アップル社の発表によると、同社は2020年に、15億ドル以上に相当する不正な取引を未然に阻止し、また、脆弱性のある危険な約100万個のアプリをApp Storeから排除したという。

同社の報告は以下のようなものだった。「申請されたアプリは、承認申請の段階で完成していないか、正しく動作していなかった。あるいは、ユーザーが生成するコンテンツを管理するための十分な仕組みを備えていなかったものもある。そのため、2020年には、100万個近くの新規アプリの登録に加え、100万個近くのアプリの更新を差し止めた。」

しかし、App Storeの規約に著しく違反しているにも関わらず、承認申請を繰り返す悪質なアプリもある。4万8,000個以上のアプリが、表には出ない隠し機能を持っていたとして削除されている。また、スパムや模倣アプリ、さらにはユーザーに対し不正に商品購入を促そうとして除外されたアプリは15万個以上に達した。

図:App Storeユーザーの保護:2020年における詐欺の防止
App Storeユーザーの保護:2020年における詐欺の防止
4万8,000個以上
隠し機能や文書化されていない機能を含んでいたため否認されたアプリの数
15万個以上
スパムや模倣、ユーザーの誤解を招く恐れがあるために否認されたアプリの数
21万5,000個以上
プライバシー侵害により否認されたアプリの数
15億ドル以上
不正の可能性があるため、停止された取引の総額
300万件以上
盗難カードによる商品購入を阻止した数
100万件
取引を永久に停止されたアカウントの数
2億4,400万件
無効化されたユーザーアカウントの数
4億2,400万件
否認された新規アカウント作成の数
47万件
停止された開発者用アカウントの数
出典:Apple.com

アップル社は、プライバシーに対する厳格な姿勢や、個人情報の取り扱いに関する厳しいルールでよく知られている。アプリの機能として、必要なもの以上に権限の許可やデータへのアクセスを要求するなど、プライバシー侵害を理由に21万5,000個以上のアプリが否認されたことは驚くべきことではないだろう。

一方、ESET社の研究者Lukas Stefanko氏は、詐欺アプリが検知されずに公開されている事例を発見した。例えば、フィットネスアプリになりすまし、アップル社のTouch ID機能を悪用し、iOSユーザーから金銭を詐取するものがある。

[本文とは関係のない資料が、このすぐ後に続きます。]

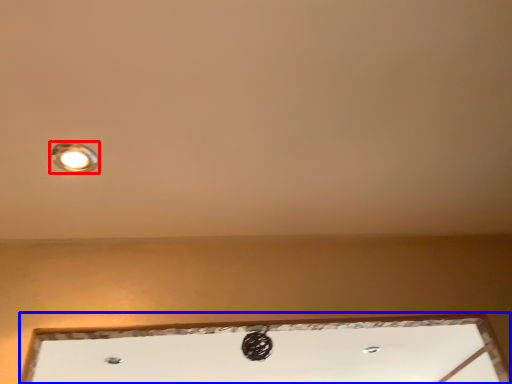 Question: Among these objects, which one is farthest to the camera, lamp (highlighted by a red box) or window (highlighted by a blue box)?

Choices:
 (A) lamp
 (B) window

Answer: (B) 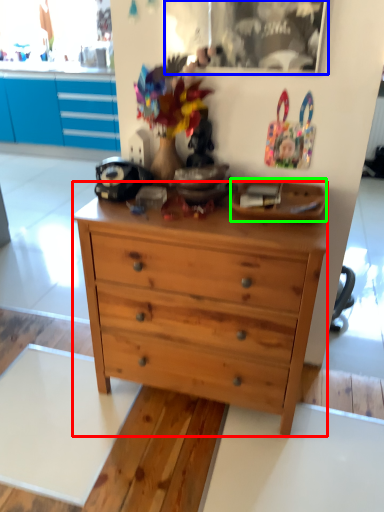 Question: Considering the real-world distances, which object is closest to chest of drawers (highlighted by a red box)? picture frame (highlighted by a blue box) or plate (highlighted by a green box).

Choices:
 (A) picture frame
 (B) plate

Answer: (B) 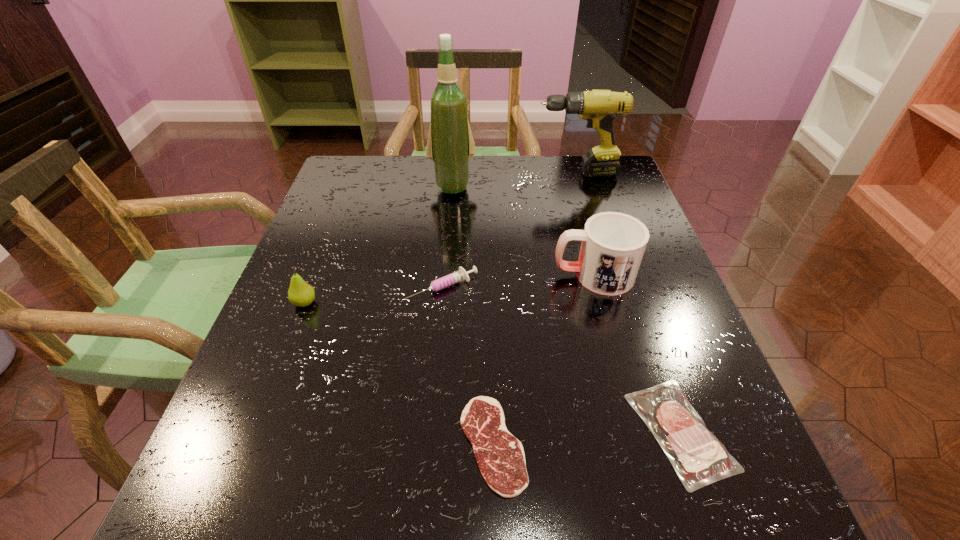 Find the location of a particular element. the tallest object is located at coordinates (450, 144).

Locate an element on the screen. This screenshot has height=540, width=960. the second tallest object is located at coordinates (599, 107).

Where is `the third tallest object`? This screenshot has height=540, width=960. the third tallest object is located at coordinates (613, 244).

Image resolution: width=960 pixels, height=540 pixels. In order to click on the leftmost object in this screenshot , I will do `click(301, 294)`.

What are the coordinates of `pear` in the screenshot? It's located at (x=301, y=294).

Image resolution: width=960 pixels, height=540 pixels. In order to click on the fifth tallest object in this screenshot , I will do `click(460, 275)`.

Where is `the taller steak`? The width and height of the screenshot is (960, 540). the taller steak is located at coordinates (696, 455).

Identify the location of the sixth tallest object. The height and width of the screenshot is (540, 960). (696, 455).

At what (x,y) coordinates should I click in order to perform the action: click on the left steak. Please return your answer as a coordinate pair (x, y). Looking at the image, I should click on (500, 456).

At what (x,y) coordinates should I click in order to perform the action: click on the shorter steak. Please return your answer as a coordinate pair (x, y). The height and width of the screenshot is (540, 960). Looking at the image, I should click on (500, 456). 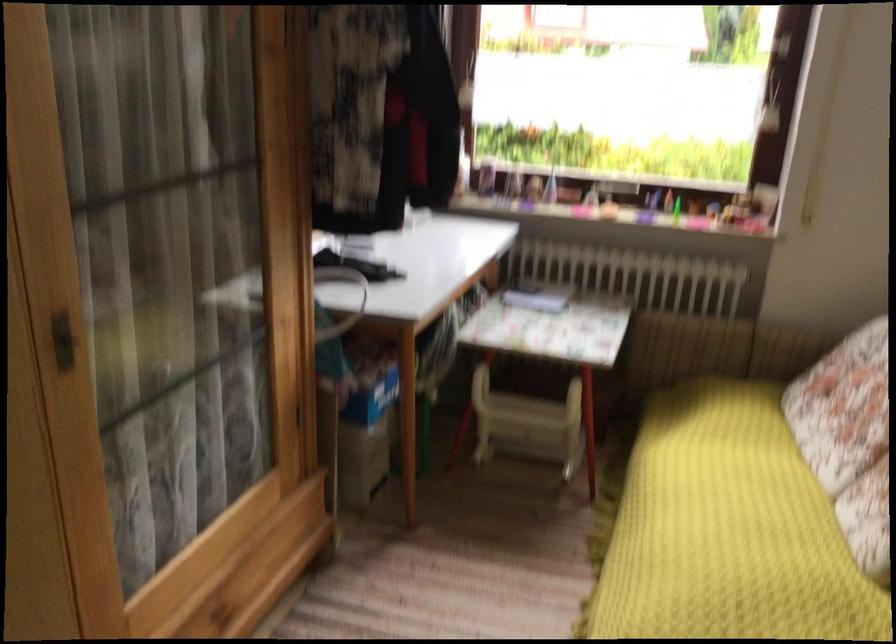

たとえApp Storeであっても、このような犯罪を確実に排除することはできない。事実、アップル社は3年前にユーザーデータの扱いに誤りがあったとして、App Storeで4番目に人気のあった有料アプリを停止させたケースがあった。

アップル社は、悪意のある目的で作られることがある開発者アカウントの監視も怠らない。規約違反を繰り返す開発者はApple Developer Programから除名され、その開発者アカウントは削除される。2020年には47万件の開発者アカウントが削除され、それとは別に20万5,000件の新規登録が詐欺の疑いにより否認されている。

しかし、詐欺に関わるアカウントは開発者に限ったことではない。過去一年間、同社は詐欺や悪意のある活動に用いられた2億4,400万件のユーザーアカウントを特定し、無効化している。さらに、同様の理由で4億2,400万件の新規アカウント作成を否認した。

アップル社は、しばしば起こるオンラインデータの漏えいを考慮し、決済データの保護も強化している。さまざまな情報漏えい事件からクレジットカード情報を不正に入手した攻撃者は、マネーロンダリングのためにApp Storeを利用する場合も少なくない。同社はこの事実を十分に認識しているのだ。

アップル社は以下のように結論付けている。「高度なテクノロジーと人的な審査の融合により、2020年だけでも、盗品やサービスの購入に窃取されたクレジットカードが使用されることを300万件以上も阻止している。また、およそ100万件のアカウントに対し、再び取引を行うことを禁じた。合計で、2020年には15億ドル以上に相当する、不正な取引からユーザーを保護した。」

網の目をすり抜けた詐欺アプリの被害に遭わないよう、詐欺アプリから身を守るための方法について目を通しておいてほしい。ファーストステップは、アプリが本当に必要とする権限について考えることだ。